Posypka #16

8.1K 493 16
                                    

- Głupie cwele - krzyknął Jack, gdy wychodziliśmy do szkoły,  a w naszą stronę odwróciło się kilku chłopaków.
- Cześć Jack, a co to za piękność - spytał jeden z nich, na co tylko Przewróciłam oczami.
- Melody, to Brooklyn,  nałogowy podrywacz- zaśmiał się blondyn i wskazał na przystojnego szatyna.
- Brooklyn Beckham, a on kłamie - powiedział i ucalowal moją dłoń,  dżentelmen.. Skądś go kojarzyłam.
- To Corbin i David - Jack wskazał na dwóch pozostałych.
- Miło was - poznać powiedziałam,  na co się uśmiechnęli. - Wiecie może gdzie jest sala 26B?  - spytałam, a szatyn od razu się uśmiechnął.
- No to mamy razem angielski - uznał,  objął mnie i zaczął prowadzić w jak zgaduje odpowiednim kierunku.
- Skąd jesteś? - spytał gdy szliśmy korytarzem.
- Ogólnie z Polski, choć wychowywałam się w Londynie, a trafiłam tu, bo mieszka tu mój ojciec i dziadek - powiedziałam na jednym wdechu.
- Naucz mnie mówić czegoś po polsku - zaśmiał się.
- Czego?
- Przekleństw.
- Kurwa ci wystarczy.
- Ku rwa - powtórzył powolutku. - Kurwa - zaśmiał się ponownie.
- Jak si wkurzysz na nauczycieli możesz im to wykrzyczeć w twarz - powiedziałam przymulona.
- Oto nasza sala - powiedział,  gdy podezlismy pod sale.
Rozejrzałam się,  stały tam trzy dziewczyny, jak zgaduje, to te popularne, chyba wyśmiewały jedną z "koleżanek". Dalej dwóch chłopaków, uczyli się do czegoś.
Było tam jeszcze kilka, nie rzucających się w oczy osób.

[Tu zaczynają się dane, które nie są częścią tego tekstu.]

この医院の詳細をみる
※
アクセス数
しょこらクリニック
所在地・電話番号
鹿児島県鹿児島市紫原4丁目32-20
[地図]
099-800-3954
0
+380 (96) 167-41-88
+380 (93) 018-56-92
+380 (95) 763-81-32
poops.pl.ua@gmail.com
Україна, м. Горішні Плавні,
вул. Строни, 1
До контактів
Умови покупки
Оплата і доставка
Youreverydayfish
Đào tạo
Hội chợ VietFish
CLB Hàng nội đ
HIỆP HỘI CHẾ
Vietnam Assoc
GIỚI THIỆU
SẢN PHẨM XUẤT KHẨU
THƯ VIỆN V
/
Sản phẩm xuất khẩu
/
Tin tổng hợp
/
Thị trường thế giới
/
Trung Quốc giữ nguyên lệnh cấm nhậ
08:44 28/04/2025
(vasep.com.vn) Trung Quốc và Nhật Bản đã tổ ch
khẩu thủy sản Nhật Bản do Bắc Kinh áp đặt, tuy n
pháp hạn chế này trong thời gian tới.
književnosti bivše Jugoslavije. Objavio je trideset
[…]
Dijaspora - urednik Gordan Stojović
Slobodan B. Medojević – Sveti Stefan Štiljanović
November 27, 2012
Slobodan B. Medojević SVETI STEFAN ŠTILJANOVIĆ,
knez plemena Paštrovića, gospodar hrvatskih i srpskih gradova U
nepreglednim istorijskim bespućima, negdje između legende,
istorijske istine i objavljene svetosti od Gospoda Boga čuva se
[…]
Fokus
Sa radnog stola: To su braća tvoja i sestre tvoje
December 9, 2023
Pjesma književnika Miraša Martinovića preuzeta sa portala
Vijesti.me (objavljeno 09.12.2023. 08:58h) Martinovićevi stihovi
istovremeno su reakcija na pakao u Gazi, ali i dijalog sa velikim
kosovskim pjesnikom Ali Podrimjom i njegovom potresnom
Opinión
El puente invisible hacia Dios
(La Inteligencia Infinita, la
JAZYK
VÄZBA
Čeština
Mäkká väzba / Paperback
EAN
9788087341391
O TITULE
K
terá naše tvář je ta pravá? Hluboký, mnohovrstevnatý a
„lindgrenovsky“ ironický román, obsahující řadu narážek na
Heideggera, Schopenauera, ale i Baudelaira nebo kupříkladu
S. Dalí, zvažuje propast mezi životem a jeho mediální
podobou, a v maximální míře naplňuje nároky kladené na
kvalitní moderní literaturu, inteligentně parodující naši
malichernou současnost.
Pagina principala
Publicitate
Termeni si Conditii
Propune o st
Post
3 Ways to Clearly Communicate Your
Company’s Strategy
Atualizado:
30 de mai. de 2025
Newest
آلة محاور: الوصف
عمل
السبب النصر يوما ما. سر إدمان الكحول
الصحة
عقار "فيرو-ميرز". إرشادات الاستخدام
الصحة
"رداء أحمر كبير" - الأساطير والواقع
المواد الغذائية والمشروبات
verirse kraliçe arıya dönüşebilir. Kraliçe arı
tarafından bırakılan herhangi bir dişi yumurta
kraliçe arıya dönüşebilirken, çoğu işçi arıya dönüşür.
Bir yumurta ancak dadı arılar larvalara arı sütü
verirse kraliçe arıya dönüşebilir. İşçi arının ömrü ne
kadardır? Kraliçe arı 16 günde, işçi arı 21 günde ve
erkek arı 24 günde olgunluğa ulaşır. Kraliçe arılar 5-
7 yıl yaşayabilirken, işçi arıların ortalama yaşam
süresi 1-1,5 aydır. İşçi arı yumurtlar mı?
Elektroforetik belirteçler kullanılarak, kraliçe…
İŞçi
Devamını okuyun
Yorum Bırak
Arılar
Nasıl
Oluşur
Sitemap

-Brooklyn skarbie - podeszła ta niby popularna szatynka ze swoimi koleżankami.
- Britney - powiedział oschle.
- Jak było na sesji? - WIEDZIAŁAM ŻE KOJARZĘ TO NAZWISKO.
- Nijak, a jak miało być? - spytał sarkastycznie.

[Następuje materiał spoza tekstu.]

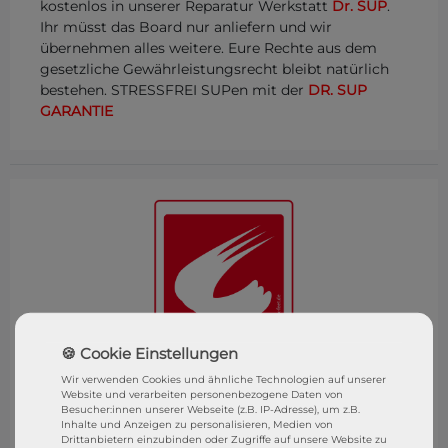
kostenlos in unserer Reparatur Werkstatt
Dr. SUP
.
Ihr müsst das Board nur anliefern und wir
übernehmen alles weitere. Eure Rechte aus dem
gesetzliche Gewährleistungsrecht bleibt natürlich
bestehen. STRESSFREI SUPen mit der
DR. SUP
GARANTIE
Wir verwenden Cookies und ähnliche Technologien auf unserer
Website und verarbeiten personenbezogene Daten von
Besucher:innen unserer Webseite (z.B. IP-Adresse), um z.B.
Inhalte und Anzeigen zu personalisieren, Medien von
SixFeet Surf & SUP Shop
Drittanbietern einzubinden oder Zugriffe auf unsere Website zu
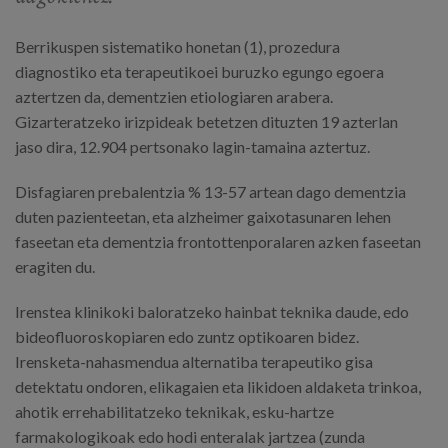
Berrikuspen sistematiko honetan (1), prozedura
diagnostiko eta terapeutikoei buruzko egungo egoera
aztertzen da, dementzien etiologiaren arabera.
Gizarteratzeko irizpideak betetzen dituzten 19 azterlan
jaso dira, 12.904 pertsonako lagin-tamaina aztertuz.
Disfagiaren prebalentzia % 13-57 artean dago dementzia
duten pazienteetan, eta alzheimer gaixotasunaren lehen
faseetan eta dementzia frontottenporalaren azken faseetan
eragiten du.
Irenstea klinikoki baloratzeko hainbat teknika daude, edo
bideofluoroskopiaren edo zuntz optikoaren bidez.
Irensketa-nahasmendua alternatiba terapeutiko gisa
detektatu ondoren, elikagaien eta likidoen aldaketa trinkoa,
ahotik errehabilitatzeko teknikak, esku-hartze
farmakologikoak edo hodi enteralak jartzea (zunda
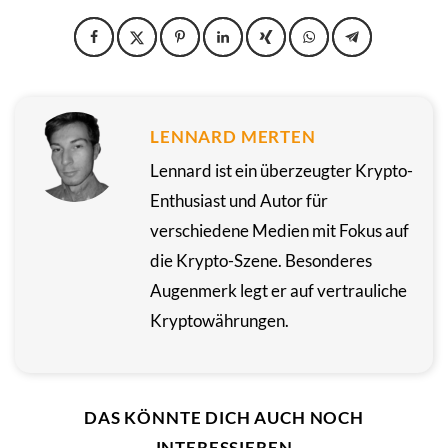
LENNARD MERTEN
Lennard ist ein überzeugter Krypto-
Enthusiast und Autor für
verschiedene Medien mit Fokus auf
die Krypto-Szene. Besonderes
Augenmerk legt er auf vertrauliche
Kryptowährungen.
DAS KÖNNTE DICH AUCH NOCH
INTERESSIEREN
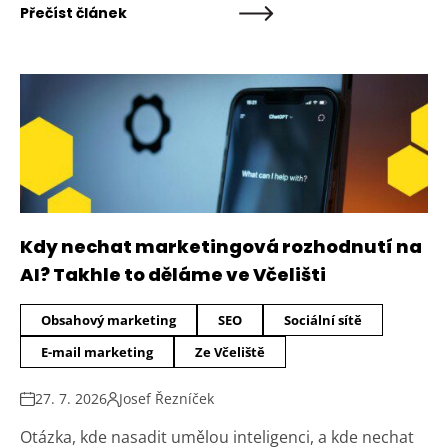
Přečíst článek
Kdy nechat marketingová rozhodnutí na
AI? Takhle to děláme ve Včelišti
Obsahový marketing
SEO
Sociální sítě
E-mail marketing
Ze Včeliště
27. 7. 2026
Josef Řezníček
Otázka, kde nasadit umělou inteligenci, a kde nechat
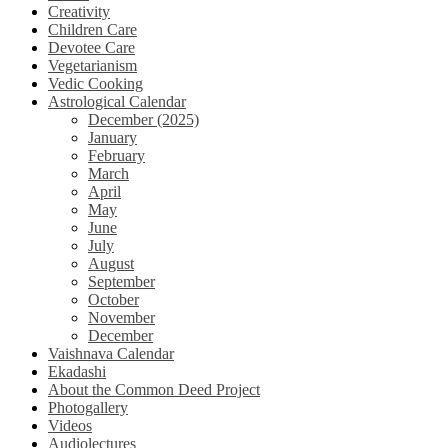
Creativity
Children Care
Devotee Care
Vegetarianism
Vedic Cooking
Astrological Calendar
December (2025)
January
February
March
April
May
June
July
August
September
October
November
December
Vaishnava Calendar
Ekadashi
About the Common Deed Project
Photogallery
Videos
Audiolectures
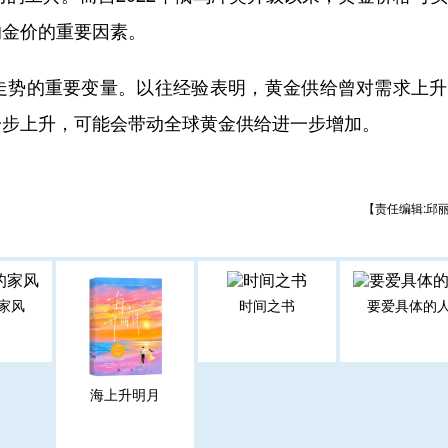
响金价的重要因素。
势的重要变量。以往经验表明，黄金供给曾对需求上升
一步上升，可能会带动全球黄金供给进一步增加。
【责任编辑:邱
家风
时间之书
要爱具体的
海上升明月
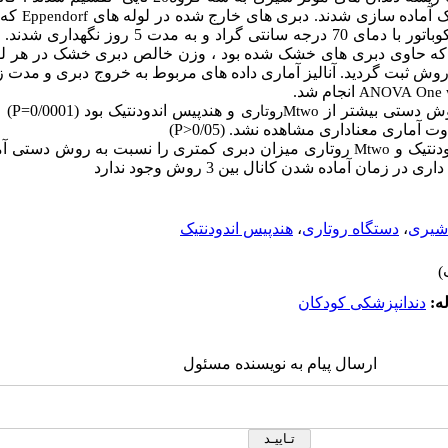
ک آماده سازی شدند. دبری های خارج شده در لوله های
که 
Eppendorf
جمع آوری شدند سپس این لوله ها در انکوباتور با دمای 70 درج
 که حاوی دبری های خشک شده بود ، وزن خالص دبری خشک در هر لول
روش ثبت گردید. آنالیز آماری داده های مربوط به خروج دبری و مدت ز
انجام شد.
ANOVA
One 
وش دستی بیشتر از
و هندپیس اندودنتیک بود
(0/0001=
P
) 
Mtwo
روتاری
ت آماری معناداری مشاهده نشد. (0/05
<
P
)
دنتیک و
روتاری میزان دبری کمتری را نسبت به روش دستی آما
Mtwo
مان آماده شدن کانال بین 3 روش وجود ندارد
 شیری
،
دستگاه روتاری
،
هندپیس اندودنتیک
ه:
دندانپزشکی کودکان
ارسال پیام به نویسنده مسئول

- Kochanie co ty dzisiaj taki oschły?  - podeszła do nas, dyskretnie odepchnęła mnie ramieniem i przytuliła się do szatyna.
- Kurwa - szepnął, a ja zaczęłam się śmiać jak dzika.

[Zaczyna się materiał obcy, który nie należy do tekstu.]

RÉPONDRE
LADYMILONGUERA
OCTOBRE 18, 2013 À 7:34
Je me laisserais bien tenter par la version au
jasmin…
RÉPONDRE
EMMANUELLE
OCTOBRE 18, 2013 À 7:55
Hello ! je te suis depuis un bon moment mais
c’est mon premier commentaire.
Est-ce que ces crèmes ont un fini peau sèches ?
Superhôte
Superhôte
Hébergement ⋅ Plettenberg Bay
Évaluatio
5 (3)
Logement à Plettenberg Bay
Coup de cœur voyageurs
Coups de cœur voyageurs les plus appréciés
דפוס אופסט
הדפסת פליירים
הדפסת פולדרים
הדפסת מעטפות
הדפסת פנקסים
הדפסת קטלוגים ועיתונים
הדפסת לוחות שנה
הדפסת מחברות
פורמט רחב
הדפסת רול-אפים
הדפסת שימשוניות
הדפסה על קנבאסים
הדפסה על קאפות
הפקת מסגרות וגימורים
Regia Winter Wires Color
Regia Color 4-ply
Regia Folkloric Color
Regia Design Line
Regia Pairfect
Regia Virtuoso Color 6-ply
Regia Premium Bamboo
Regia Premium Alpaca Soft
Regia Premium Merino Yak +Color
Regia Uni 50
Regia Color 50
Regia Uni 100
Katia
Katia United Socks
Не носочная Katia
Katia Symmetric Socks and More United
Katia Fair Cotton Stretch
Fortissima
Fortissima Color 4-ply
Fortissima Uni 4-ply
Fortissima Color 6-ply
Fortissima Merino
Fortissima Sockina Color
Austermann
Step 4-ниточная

- Z czego się śmiejesz? - spytały jej koleżanki z widoczną złością.
- Z waszego światowego wyglądu - uznałam, a one uśmiechnęły się,  chyba uznały to za komplement.  - W Europie widziałam tak ubrane dziewczyny przy autostradzie - uśmiechnęłam się sztucznie.
Brooklyn usiadł na podłodze ze śmiechu.
- Jesteś idealna - powiedział między salwami śmiechu.
Dziewczyny zrobiły się czerwone i odeszły gdzieś.
Britney zarzuciła włosy do tyłu i pobiegła do nich.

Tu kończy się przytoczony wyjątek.